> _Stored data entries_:
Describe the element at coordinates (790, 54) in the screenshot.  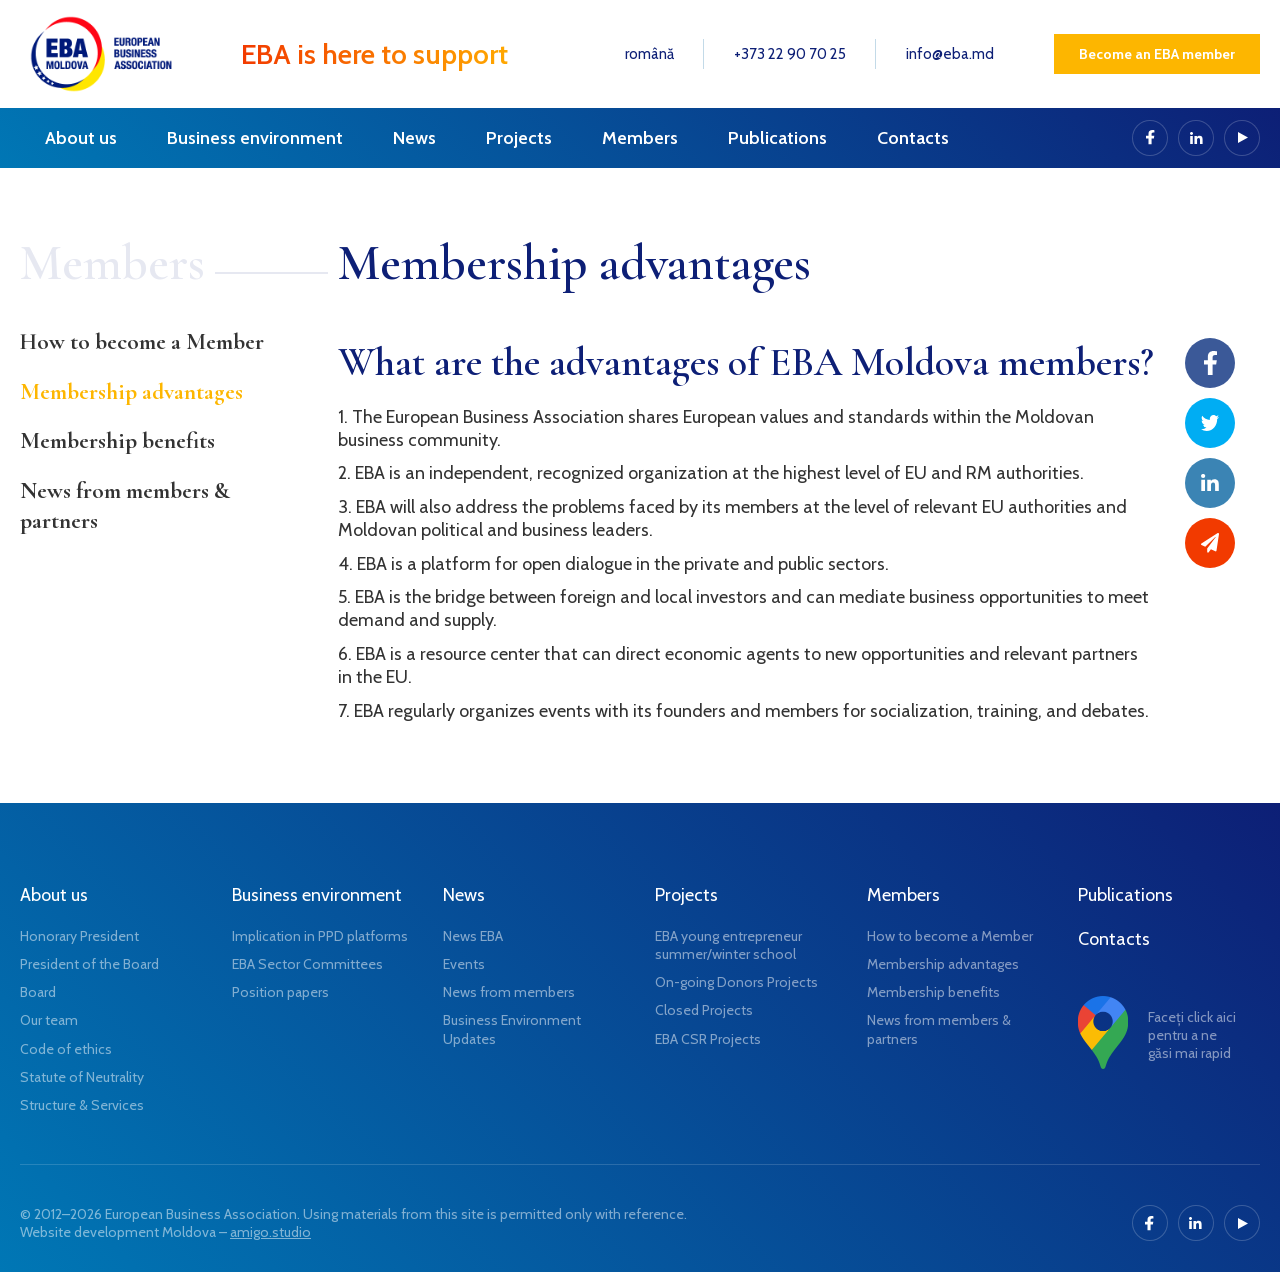
I see `+373 22 90 70 25` at that location.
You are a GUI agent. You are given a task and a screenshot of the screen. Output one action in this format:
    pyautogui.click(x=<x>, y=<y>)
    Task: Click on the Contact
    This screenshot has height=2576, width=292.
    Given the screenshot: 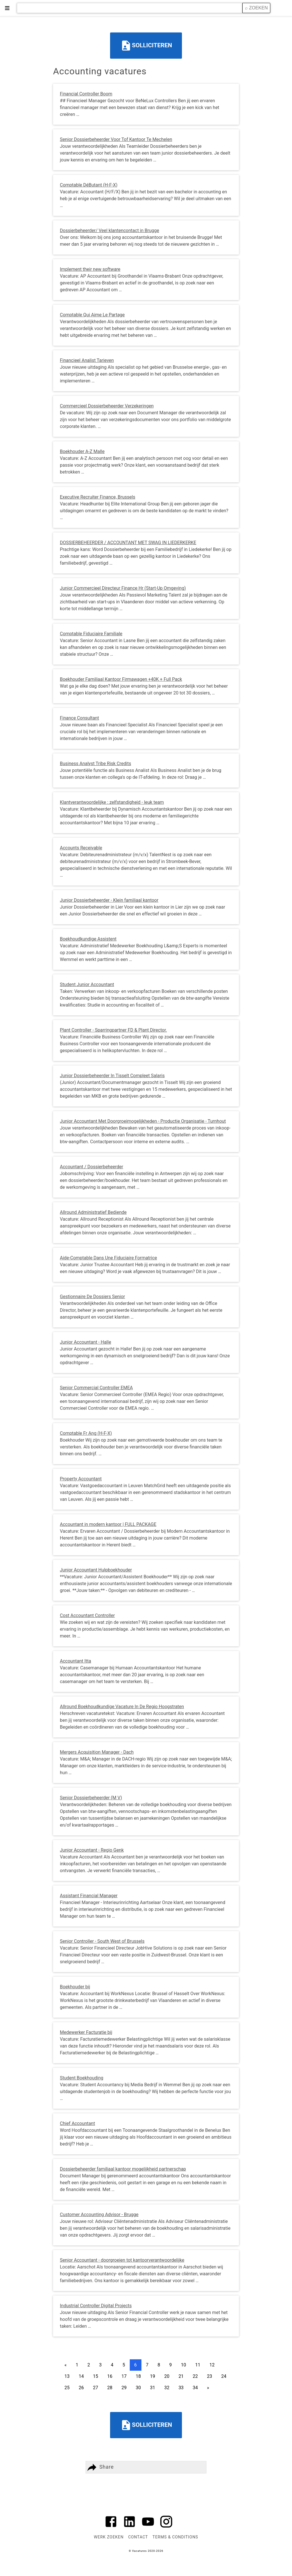 What is the action you would take?
    pyautogui.click(x=138, y=2537)
    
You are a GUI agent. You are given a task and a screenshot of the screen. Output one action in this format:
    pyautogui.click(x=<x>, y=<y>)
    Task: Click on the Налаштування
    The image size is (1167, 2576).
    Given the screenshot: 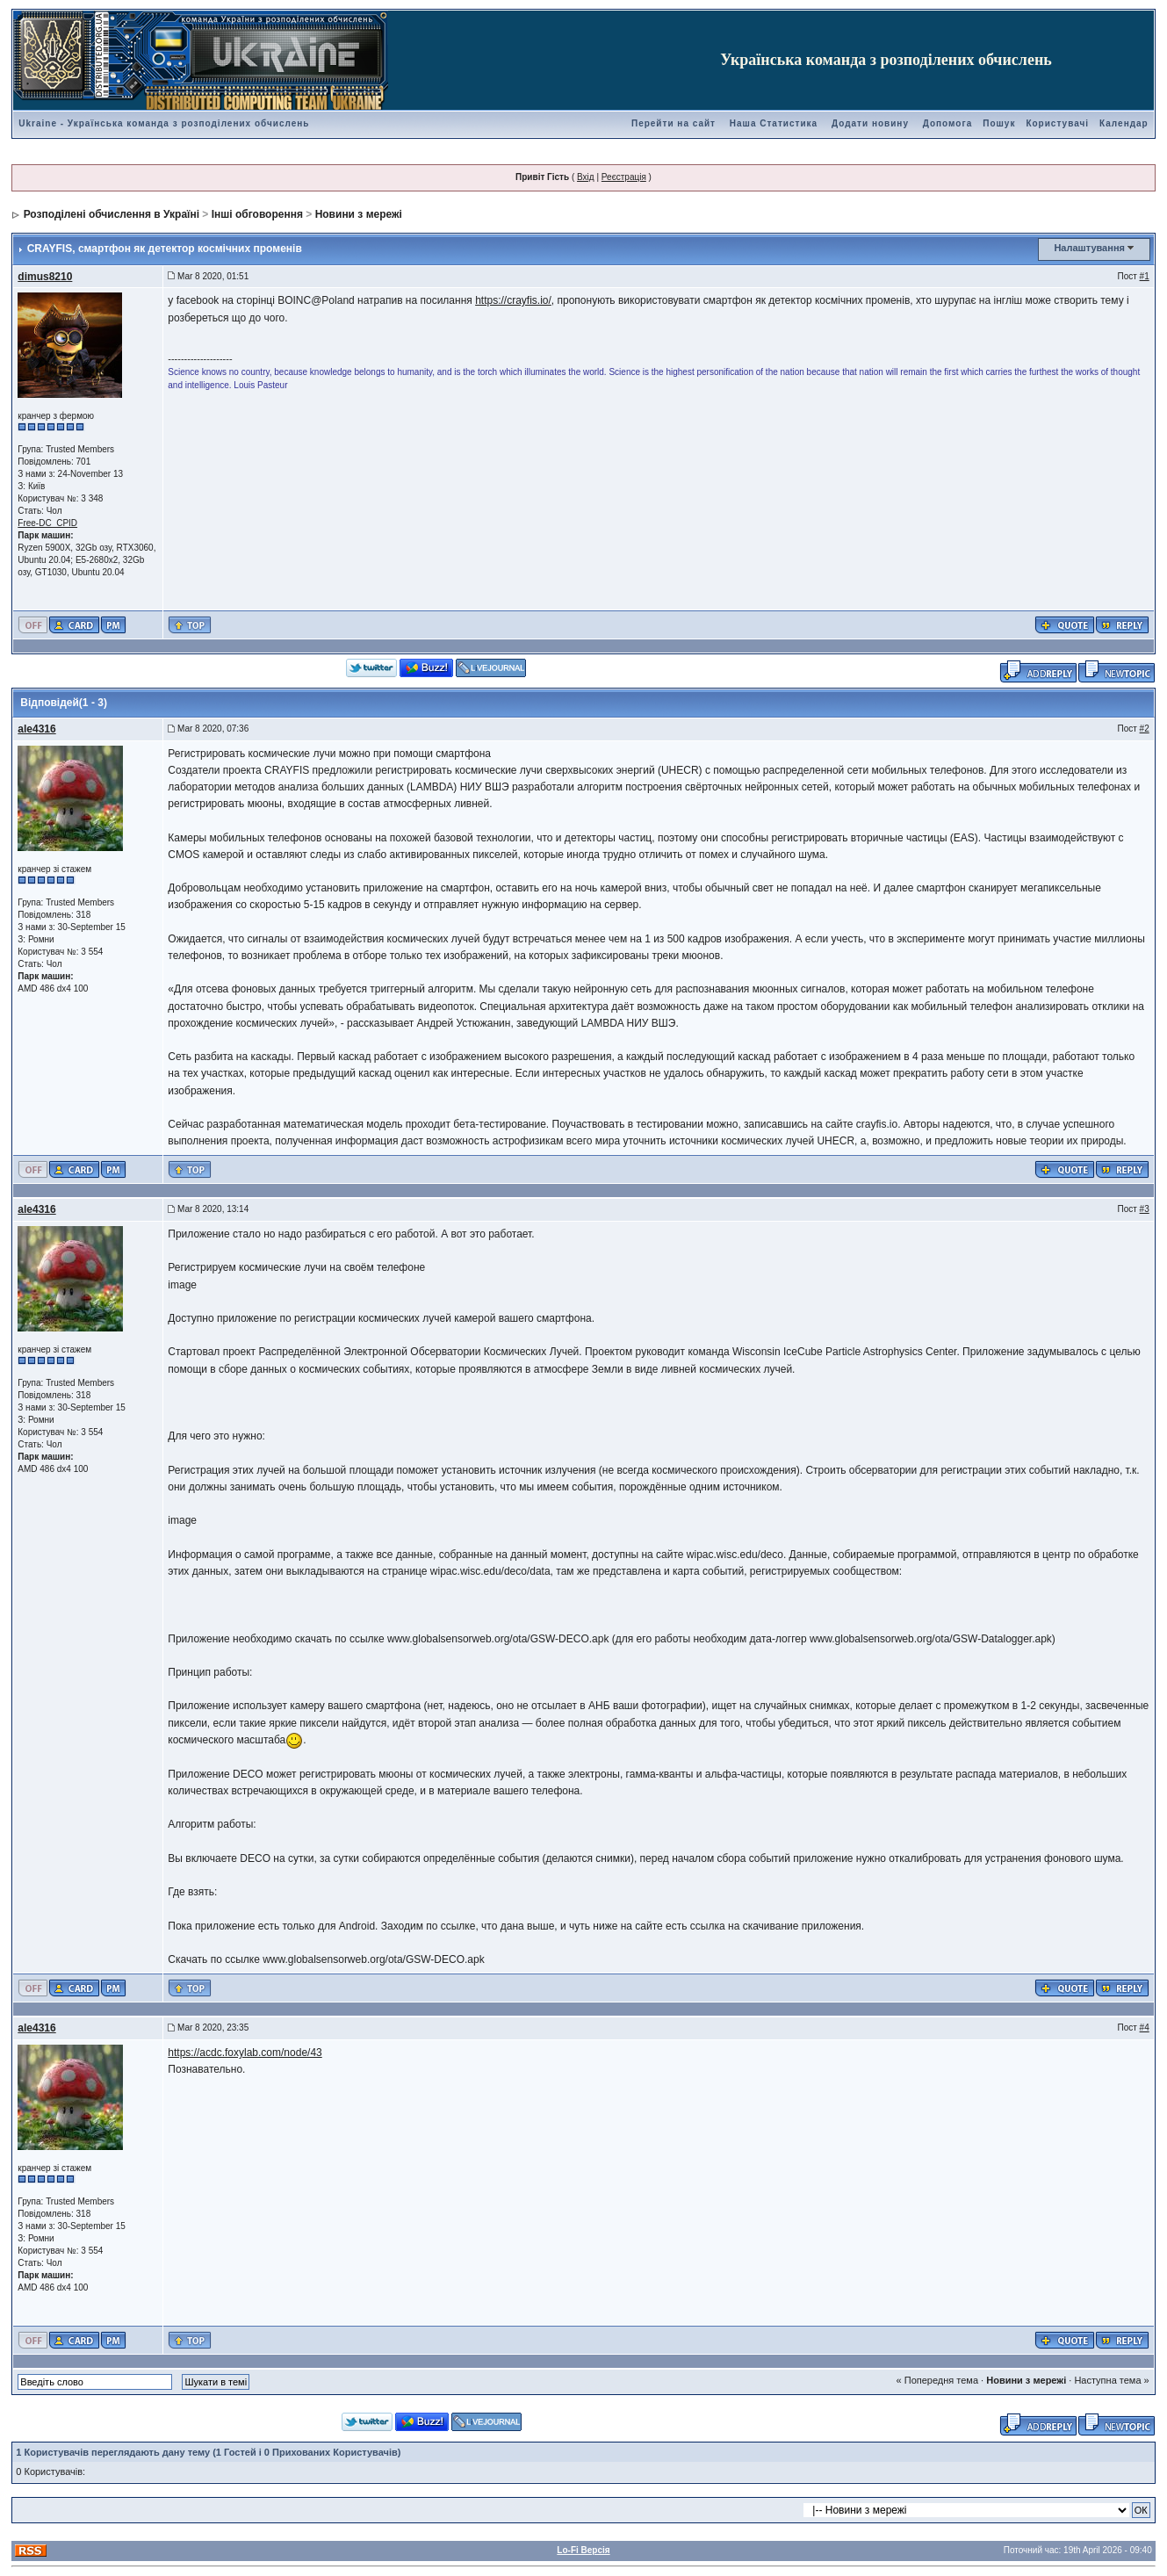 What is the action you would take?
    pyautogui.click(x=1089, y=247)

> _THE PROBLEM_: Output the data above exactly, beginning at its first line and ending with the line that holds "Task: Click on the Contact". Leave out the pictures and add nothing.

> _RESULT FOR THIS TASK_:
Describe the element at coordinates (790, 54) in the screenshot.  
I see `+373 22 90 70 25` at that location.
You are a GUI agent. You are given a task and a screenshot of the screen. Output one action in this format:
    pyautogui.click(x=<x>, y=<y>)
    Task: Click on the Contact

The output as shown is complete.